• [What is being asked]
Every record is to be printed exactly as written, and any picture in it is skipped.

• [Data for review]
..........

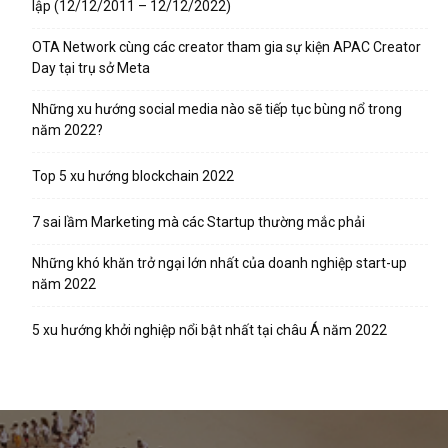
lập (12/12/2011 – 12/12/2022)
OTA Network cùng các creator tham gia sự kiện APAC Creator
Day tại trụ sở Meta
Những xu hướng social media nào sẽ tiếp tục bùng nổ trong
năm 2022?
Top 5 xu hướng blockchain 2022
7 sai lầm Marketing mà các Startup thường mắc phải
Những khó khăn trở ngại lớn nhất của doanh nghiệp start-up
năm 2022
5 xu hướng khởi nghiệp nổi bật nhất tại châu Á năm 2022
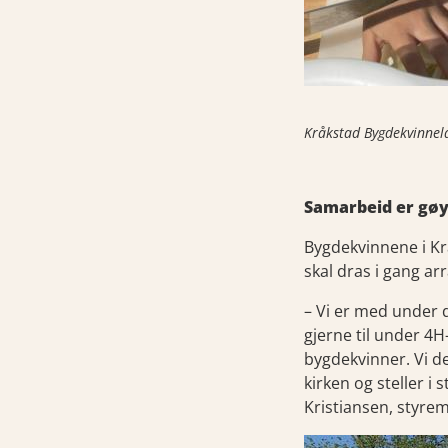
Kråkstad Bygdekvinnela
Samarbeid er gø
Bygdekvinnene i Kr
skal dras i gang ar
– Vi er med under d
gjerne til under 4
bygdekvinner. Vi d
kirken og steller i 
Kristiansen, styre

..........

• [Solution for this problem]
lập (12/12/2011 – 12/12/2022)
OTA Network cùng các creator tham gia sự kiện APAC Creator
Day tại trụ sở Meta
Những xu hướng social media nào sẽ tiếp tục bùng nổ trong
năm 2022?
Top 5 xu hướng blockchain 2022
7 sai lầm Marketing mà các Startup thường mắc phải
Những khó khăn trở ngại lớn nhất của doanh nghiệp start-up
năm 2022
5 xu hướng khởi nghiệp nổi bật nhất tại châu Á năm 2022
Kråkstad Bygdekvinnela
Samarbeid er gø
Bygdekvinnene i Kr
skal dras i gang ar
– Vi er med under d
gjerne til under 4
bygdekvinner. Vi d
kirken og steller i 
Kristiansen, styre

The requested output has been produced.